**Data for this task**

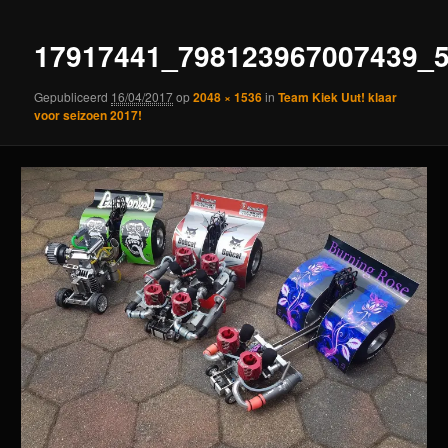
17917441_798123967007439_
Gepubliceerd
16/04/2017
op
2048 × 1536
in
Team Kiek Uut! klaar
voor seizoen 2017!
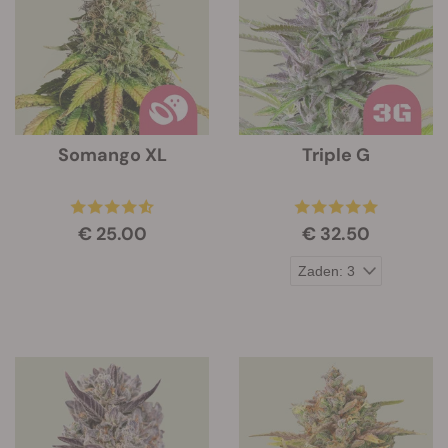
Somango XL
Triple G
€ 25.00
€ 32.50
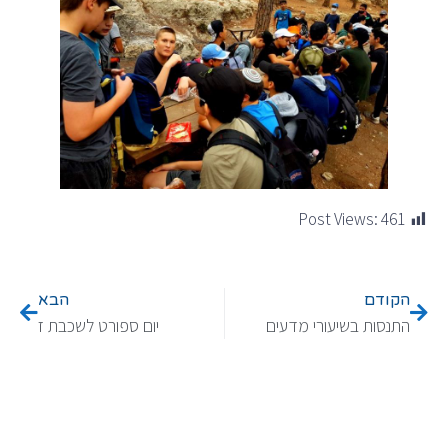
Post Views:
461
הקודם
הבא
התנסות בשיעורי מדעים
יום ספורט לשכבת ז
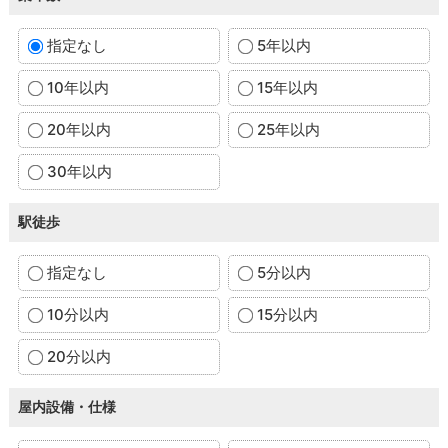
指定なし
5年以内
10年以内
15年以内
20年以内
25年以内
30年以内
駅徒歩
指定なし
5分以内
10分以内
15分以内
20分以内
屋内設備・仕様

**Task objective**
Set down all of the entries exactly. Leave the pictures out.

**Answer for the task**
17917441_798123967007439_
Gepubliceerd
16/04/2017
op
2048 × 1536
in
Team Kiek Uut! klaar
voor seizoen 2017!
Somango XL
Triple G
€ 25.00
€ 32.50
Post Views:
461
הקודם
הבא
התנסות בשיעורי מדעים
יום ספורט לשכבת ז
指定なし
5年以内
10年以内
15年以内
20年以内
25年以内
30年以内
駅徒歩
指定なし
5分以内
10分以内
15分以内
20分以内
屋内設備・仕様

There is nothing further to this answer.